Wednesday, March 10, 2010

Klein in the News

With the recent events in Haiti it was only a matter of time before private contractors would try to enter in and make their mark. In this article it explains how governments create summits so that private corporations can try and win contracts within distraught places. Similar situations can be traced back to Iraq as well as New Orleans. Now that Haiti needs to be rebuilt, businesses are jumping at the chance to try and get a piece of the action.

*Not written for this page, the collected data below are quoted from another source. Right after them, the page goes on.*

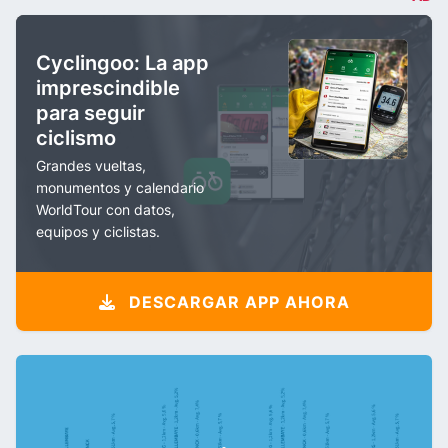
Cyclingoo: La app
imprescindible
para seguir
ciclismo
Grandes vueltas,
monumentos y calendario
WorldTour con datos,
equipos y ciclistas.
DESCARGAR APP AHORA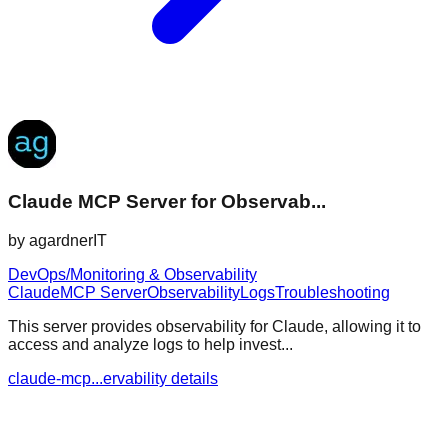
Claude MCP Server for Observab...
by
agardnerIT
DevOps/Monitoring & Observability
Claude
MCP Server
Observability
Logs
Troubleshooting
This server provides observability for Claude, allowing it to
access and analyze logs to help invest...
claude-mcp...ervability details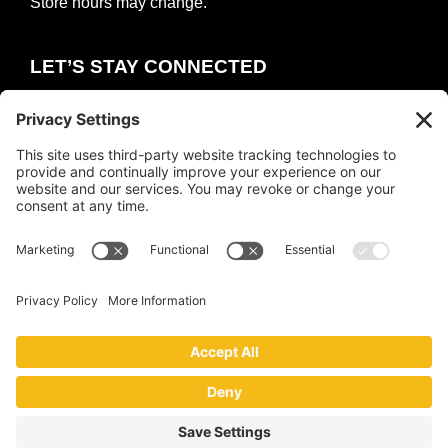
Store hours may change.
LET’S STAY CONNECTED
E
m
a
i
COUNT ME IN
l
*
Copyright © 2026 ·
The Collective
·
Privacy Policy
|
Terms of Service
|
Cookie Policy
Website by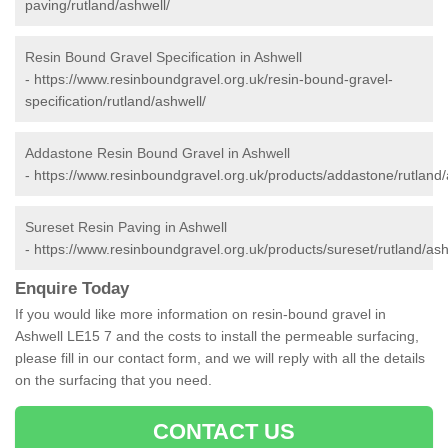
paving/rutland/ashwell/
Resin Bound Gravel Specification in Ashwell
-
https://www.resinboundgravel.org.uk/resin-bound-gravel-
specification/rutland/ashwell/
Addastone Resin Bound Gravel in Ashwell
-
https://www.resinboundgravel.org.uk/products/addastone/rutland/
Sureset Resin Paving in Ashwell
-
https://www.resinboundgravel.org.uk/products/sureset/rutland/ash
Enquire Today
If you would like more information on resin-bound gravel in
Ashwell LE15 7 and the costs to install the permeable surfacing,
please fill in our contact form, and we will reply with all the details
on the surfacing that you need.
CONTACT US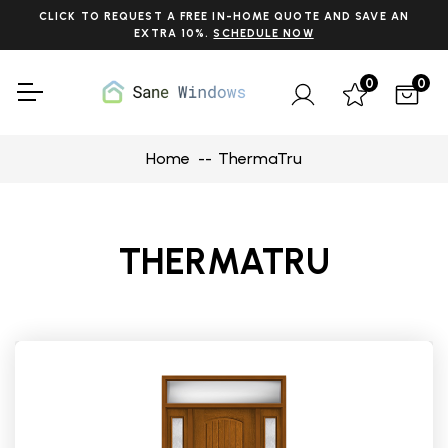
CLICK TO REQUEST A FREE IN-HOME QUOTE AND SAVE AN
EXTRA 10%.
SCHEDULE NOW
0
0
Home
ThermaTru
THERMATRU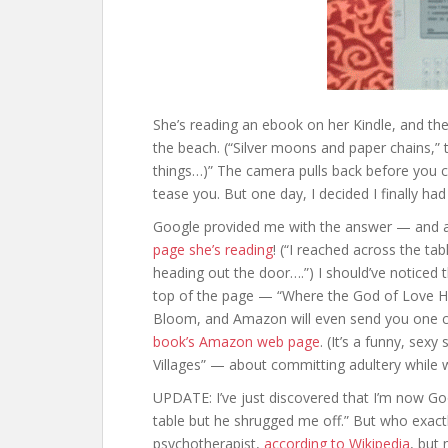
She’s reading an ebook on her Kindle, and the
the beach. (“Silver moons and paper chains,”
things…)” The camera pulls back before you 
tease you. But one day, I decided I finally ha
Google provided me with the answer — and a
page she’s reading
! (“I reached across the t
heading out the door….”) I should’ve noticed t
top of the page — “Where the God of Love Han
Bloom, and Amazon will even send you one co
book’s Amazon web page
. (It’s a funny, sex
Villages” — about committing adultery while
UPDATE: I’ve just discovered that I’m now Go
table but he shrugged me off.” But who exac
psychotherapist,
according to Wikipedia
, but 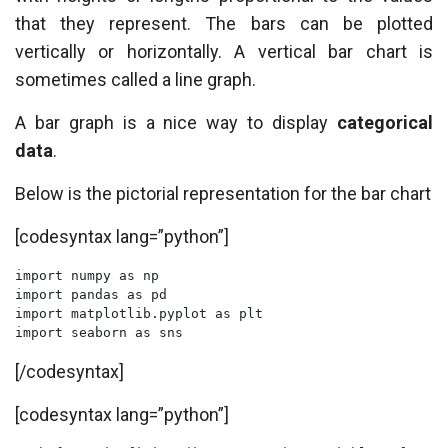
that they represent. The bars can be plotted
vertically or horizontally. A vertical bar chart is
sometimes called a line graph.
A bar graph is a nice way to display
categorical
data
.
Below is the pictorial representation for the bar chart
[codesyntax lang=”python”]
import numpy as np

import pandas as pd

import matplotlib.pyplot as plt

import seaborn as sns
[/codesyntax]
[codesyntax lang=”python”]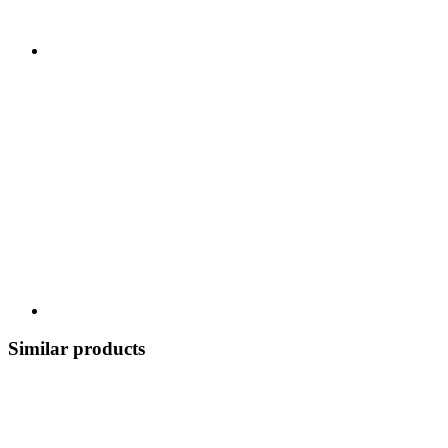
Similar products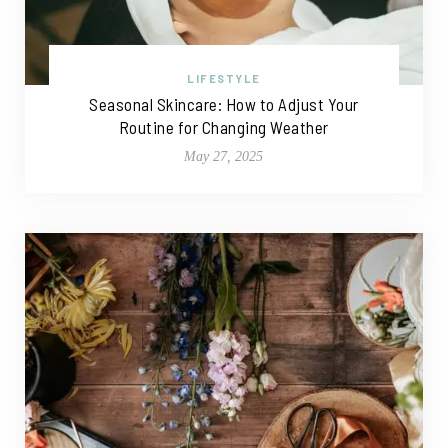
LIFESTYLE
Seasonal Skincare: How to Adjust Your
Routine for Changing Weather
May 27, 2025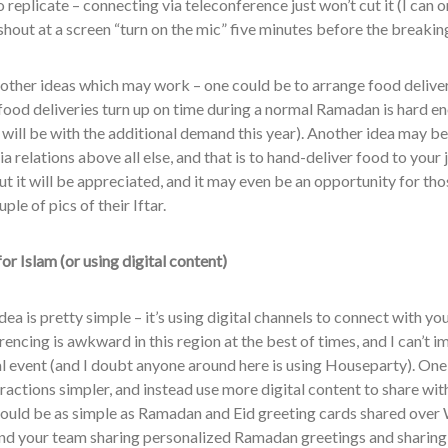
 replicate – connecting via teleconference just won’t cut it (I can 
shout at a screen “turn on the mic” five minutes before the breaking
other ideas which may work – one could be to arrange food deliveri
food deliveries turn up on time during a normal Ramadan is hard en
it will be with the additional demand this year). Another idea may b
a relations above all else, and that is to hand-deliver food to your 
ut it will be appreciated, and it may even be an opportunity for thos
ple of pics of their Iftar.
or Islam
(or using digital content)
idea is pretty simple – it’s using digital channels to connect with yo
encing is awkward in this region at the best of times, and I can’t i
al event (and I doubt anyone around here is using Houseparty). One
eractions simpler, and instead use more digital content to share wi
could be as simple as Ramadan and Eid greeting cards shared over 
and your team sharing personalized Ramadan greetings and sharing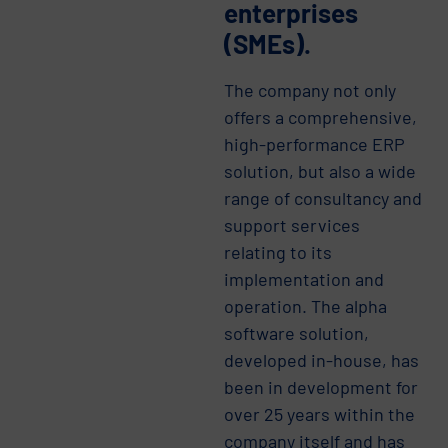
enterprises
(SMEs).
The company not only
offers a comprehensive,
high-performance ERP
solution, but also a wide
range of consultancy and
support services
relating to its
implementation and
operation. The alpha
software solution,
developed in-house, has
been in development for
over 25 years within the
company itself and has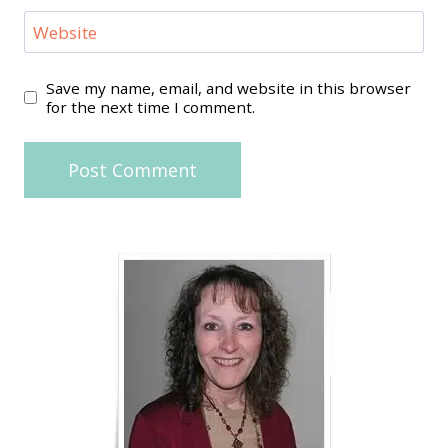
Website
Save my name, email, and website in this browser
for the next time I comment.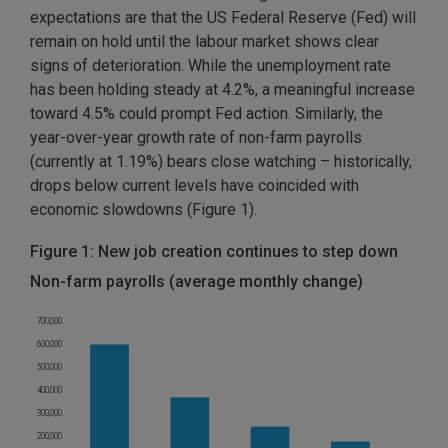
expectations are that the US Federal Reserve (Fed) will
remain on hold until the labour market shows clear
signs of deterioration. While the unemployment rate
has been holding steady at 4.2%, a meaningful increase
toward 4.5% could prompt Fed action. Similarly, the
year-over-year growth rate of non-farm payrolls
(currently at 1.19%) bears close watching – historically,
drops below current levels have coincided with
economic slowdowns (Figure 1).
Figure 1: New job creation continues to step down
Non-farm payrolls (average monthly change)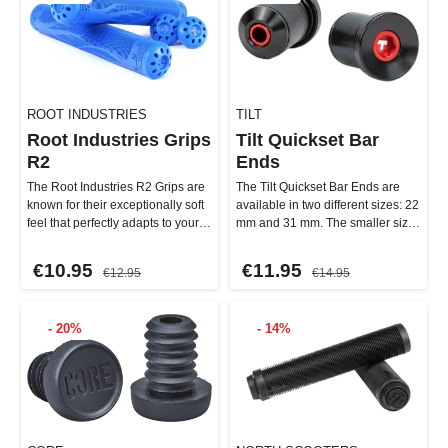
ROOT INDUSTRIES
TILT
Root Industries Grips
Tilt Quickset Bar
R2
Ends
The Root Industries R2 Grips are
The Tilt Quickset Bar Ends are
known for their exceptionally soft
available in two different sizes: 22
feel that perfectly adapts to your
mm and 31 mm. The smaller size
hands. With …
is perfect for r…
€10.95
€11.95
€12.95
€14.95
- 20%
- 14%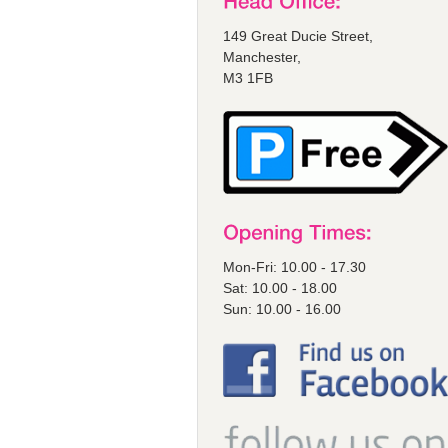
149 Great Ducie Street,
Manchester,
M3 1FB
Mon-Fri: 10.00 - 17.30
Sat: 10.00 - 18.00
Sun: 10.00 - 16.00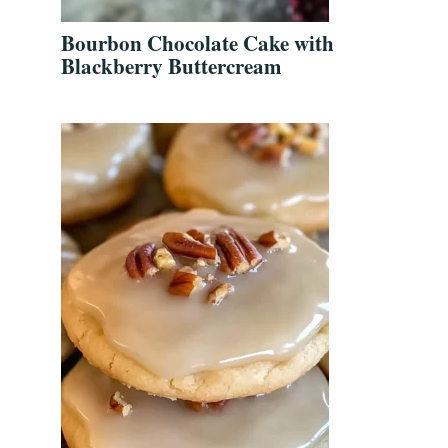
Bourbon Chocolate Cake with
Blackberry Buttercream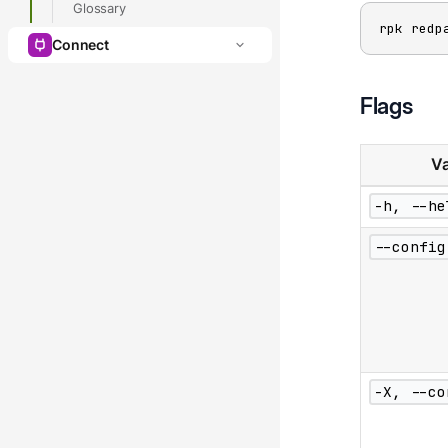
Glossary
rpk redp
Connect
Flags
Va
-h, --he
--config
-X, --co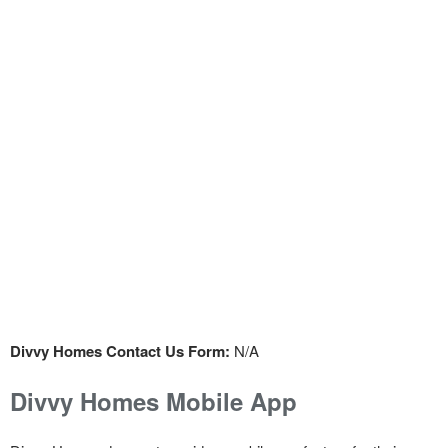
Divvy Homes Contact Us Form:
N/A
Divvy Homes Mobile App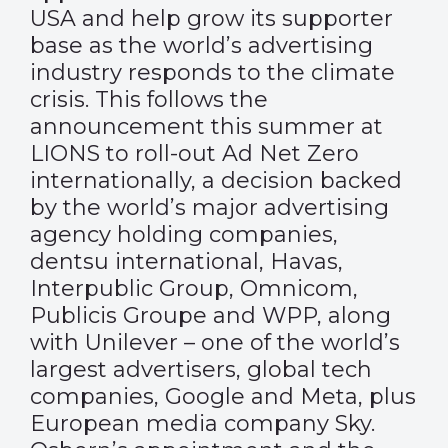
USA and help grow its supporter
base as the world’s advertising
industry responds to the climate
crisis. This follows the
announcement this summer at
LIONS to roll-out Ad Net Zero
internationally, a decision backed
by the world’s major advertising
agency holding companies,
dentsu international, Havas,
Interpublic Group, Omnicom,
Publicis Groupe and WPP, along
with Unilever – one of the world’s
largest advertisers, global tech
companies, Google and Meta, plus
European media company Sky.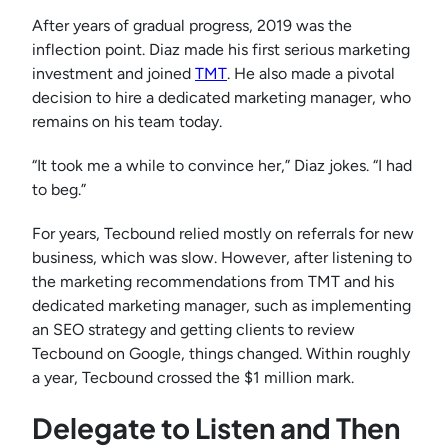
After years of gradual progress, 2019 was the
inflection point. Diaz made his first serious marketing
investment and joined
TMT
. He also made a pivotal
decision to hire a dedicated marketing manager, who
remains on his team today.
“It took me a while to convince her,” Diaz jokes. “I had
to beg.”
For years, Tecbound relied mostly on referrals for new
business, which was slow. However, after listening to
the marketing recommendations from TMT and his
dedicated marketing manager, such as implementing
an SEO strategy and getting clients to review
Tecbound on Google, things changed. Within roughly
a year, Tecbound crossed the $1 million mark.
Delegate to Listen and Then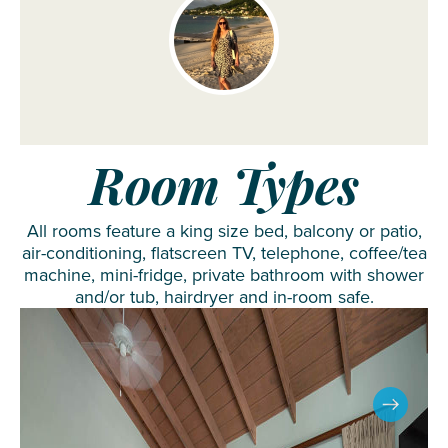
Room Types
All rooms feature a king size bed, balcony or patio,
air-conditioning, flatscreen TV, telephone, coffee/tea
machine, mini-fridge, private bathroom with shower
and/or tub, hairdryer and in-room safe.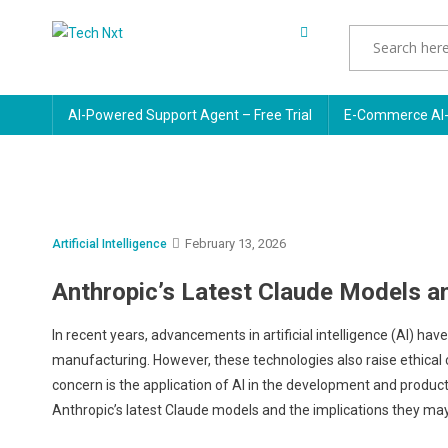
Skip
to
Tech Nxt
content
AI-Powered Support Agent – Free Trial
E-Commerce AI-
February 13, 2026
Artificial Intelligence
Anthropic’s Latest Claude Models a
In recent years, advancements in artificial intelligence (AI) ha
manufacturing. However, these technologies also raise ethical c
concern is the application of AI in the development and product
Anthropic’s latest Claude models and the implications they m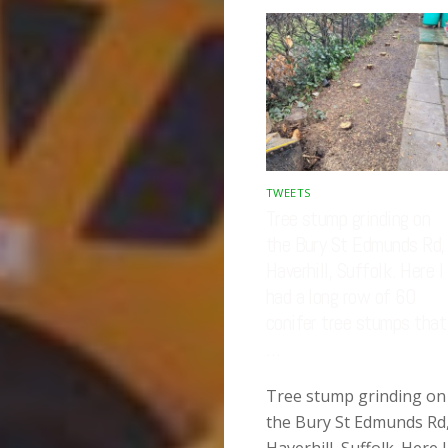
TWEETS
Tree stump grinding on
the Bury St Edmunds Rd,
Haverhill, Suffolk. Here I
had a long row of 60
conifer tree stumps that
…
Tree stump grinding on
the Bury St Edmunds Rd
Haverhill, Suffolk. Here I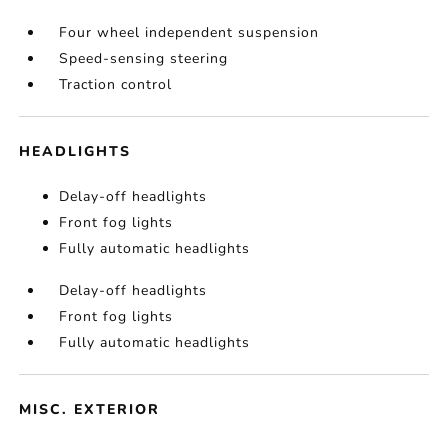
Four wheel independent suspension
Speed-sensing steering
Traction control
HEADLIGHTS
Delay-off headlights
Front fog lights
Fully automatic headlights
Delay-off headlights
Front fog lights
Fully automatic headlights
MISC. EXTERIOR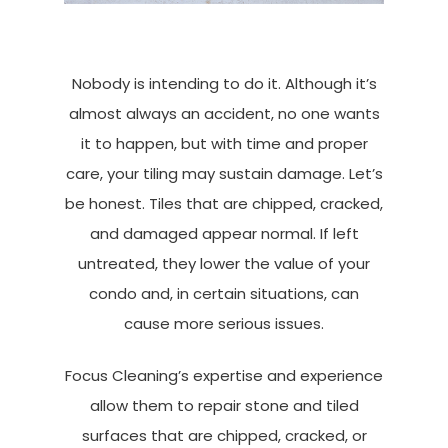
Nobody is intending to do it. Although it’s
almost always an accident, no one wants
it to happen, but with time and proper
care, your tiling may sustain damage. Let’s
be honest. Tiles that are chipped, cracked,
and damaged appear normal. If left
untreated, they lower the value of your
condo and, in certain situations, can
cause more serious issues.
Focus Cleaning’s expertise and experience
allow them to repair stone and tiled
surfaces that are chipped, cracked, or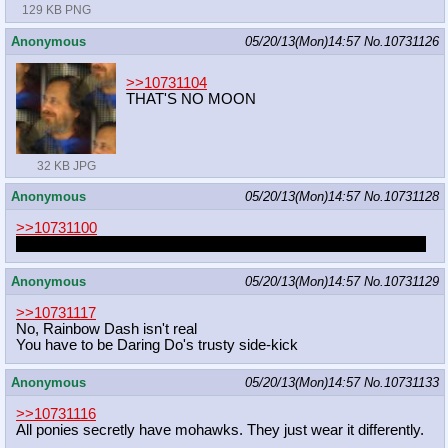
129 KB PNG
Anonymous
05/20/13(Mon)14:57
No.
10731126
>>10731104
THAT'S NO MOON
32 KB JPG
Anonymous
05/20/13(Mon)14:57
No.
10731128
>>10731100
I called myself
Dreieck
at one point but nowadays I go by
Code
Anonymous
05/20/13(Mon)14:57
No.
10731129
>>10731117
No, Rainbow Dash isn't real
You have to be Daring Do's trusty side-kick
Anonymous
05/20/13(Mon)14:57
No.
10731133
>>10731116
All ponies secretly have mohawks. They just wear it differently.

Naomi Klein discusses this in The Shock Doctrine as disaster capitalism. Klein explains this as when massive disaster occurs and businesses use it as an opportunity to cash in on the circumstances. However, the people that are often suffering in these situations feel much different and don’t want their lives replaced with something new. Klein explains,

“Most of the people who survive a devastating disaster want the opposite of a clean slate: they want to salvage whatever they can and begin repairing what was not destroyed; they want to reaffirm their relatedness to the places that formed them” (Klein 10).

From this we can see that often people don’t want to start over, they just want to repair the aspect of the lives that they can. I believe that trying to force people to start over just makes them suffer more and feel and even larger disconnect to the place that they used to call home. They want to continue to try and control the small parts of life that they still can in these situations and when contractors come in and tear everything down and start all over, these people just feel more lost and hurt. Thus, maybe the better thing to do for Haiti is not try and start fresh, but try and help these people reclaim a place that once felt like home so that it may be able to again.